*** Begin section ***

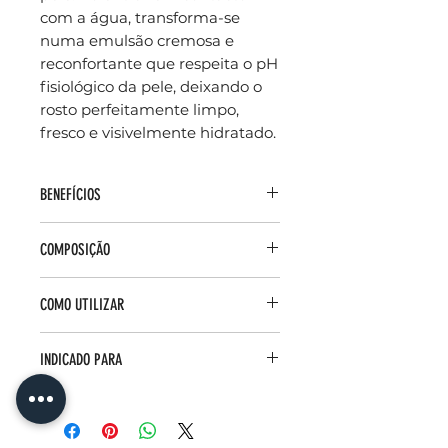
com a água, transforma-se
numa emulsão cremosa e
reconfortante que respeita o pH
fisiológico da pele, deixando o
rosto perfeitamente limpo,
fresco e visivelmente hidratado.
BENEFÍCIOS
Higiene eficaz sem sabão: Limpa
COMPOSIÇÃO
profundamente os poros sem a
agressividade dos tensioativos
Ácido Hialurónico (Lipossomado):
convencionais, prevenindo a
COMO UTILIZAR
Ativo chave que penetra e
desidratação e a irritação.
permanece na epiderme durante
Preservação da barreira cutânea:
Preparação: Humedeça a pele
a lavagem, retendo as moléculas
INDICADO PARA
Mantém o equilíbrio da flora
do rosto e do pescoço com água
de água e promovendo a
cutânea e a integridade do filme
tépida.
flexibilidade cutânea.
Todos os tipos de pele, incluindo
protetor natural da pele.
Aplicação: Dispense uma ou
Base Lavante Ultra-Suave
peles normais, mistas, secas ou
Ação hidratante e suavizante:
duas pressões da mousse na
(Syndet): Combinação de
desidratadas que preferem a
Evita a sensação de
palma das mãos húmidas.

*** End section ***

* [Problem to work on]:
For each line of the material that contains "rosto", return a copy.

* [Solved exercise]:
rosto perfeitamente limpo,
do rosto e do pescoço com água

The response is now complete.